The second resistor 72 is electrically connected between nodes 62 and 58 and electrically connected to the second switch 76 in series. The second switch 76 is electrically connected between the nodes 62 and 56. The second resistor 72 is electrically connected to the second battery cell group 32 in response to a control signal of the computer 100 when the first switch 76 is in the first operating position Respectively. When the second switch 76 becomes the first operating position, the second battery cell group 32 generates a current to generate thermal energy through the second resistor 72 and is partially discharged. The second resistor 72 is connected to the second operating position (open operating position) in response to the absence of any further control signal output from the computer 100 to the second resistor 72. [ The second battery cell group 32 is electrically disconnected from the second battery cell group 32.

The first voltage sensor 80 is electrically connected between the nodes 46 and 48. The first voltage sensor 80 generates a first signal indicative of a first voltage level of the first battery cell group 30, and the computer 100 receives the first signal.

The second voltage sensor 82 is electrically connected between the nodes 56 and 58. The second voltage sensor 82 generates a second signal indicative of a second voltage level of the second battery cell group 32, and the computer 100 is configured to receive the second signal.

The temperature sensor 84 is disposed close to the first and second battery cell groups 30 and 32. The temperature sensor 84 generates a temperature signal indicative of a temperature level of at least one of the first battery cell group 30 and the second battery cell group 32, do.

The fan 86 is disposed close to the first resistor 70 and the second resistor 72. When the fan 86 is turned on, air or other type of gas is circulated through the first and second resistors 70 and 72 to cause the first and second resistors 70 and 72 The generated heat is dispersed and the temperature level of the battery cells included in the battery module 20 is raised.
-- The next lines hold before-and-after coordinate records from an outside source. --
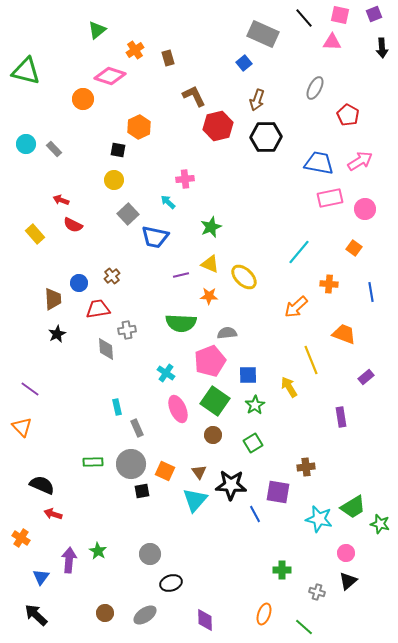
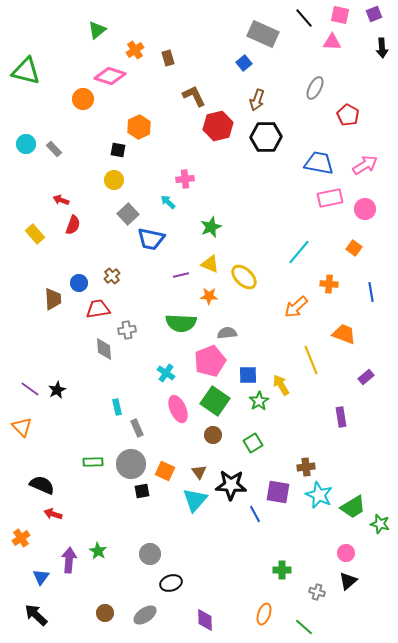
pink arrow at (360, 161): moved 5 px right, 4 px down
red semicircle at (73, 225): rotated 96 degrees counterclockwise
blue trapezoid at (155, 237): moved 4 px left, 2 px down
black star at (57, 334): moved 56 px down
gray diamond at (106, 349): moved 2 px left
yellow arrow at (289, 387): moved 8 px left, 2 px up
green star at (255, 405): moved 4 px right, 4 px up
cyan star at (319, 519): moved 24 px up; rotated 12 degrees clockwise
orange cross at (21, 538): rotated 24 degrees clockwise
The fan 86 is turned on by the control signal of the computer 100 and is turned off when there is no more control signal from the computer 100.
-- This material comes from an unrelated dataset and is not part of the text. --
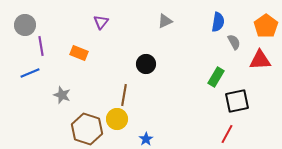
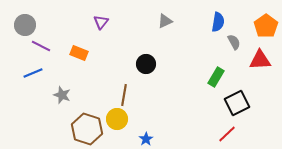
purple line: rotated 54 degrees counterclockwise
blue line: moved 3 px right
black square: moved 2 px down; rotated 15 degrees counterclockwise
red line: rotated 18 degrees clockwise
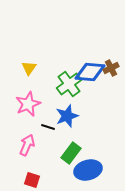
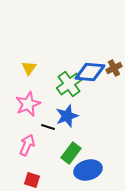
brown cross: moved 3 px right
The housing 88 includes the first resistor 70, the second resistor 72, the first switch 74, the second switch 76, the first voltage sensor 80, the second voltage sensor 82, A temperature sensor 84, a fan 86, and a computer 100. [ According to one embodiment, the computer 100 may be located outside the housing 88. Of course, according to another embodiment, the computer 100 may be located within the housing 88. According to one embodiment, the computer 100 is made of plastic. Of course, according to other embodiments, it may be made of other materials, such as stainless, as is well known in the art.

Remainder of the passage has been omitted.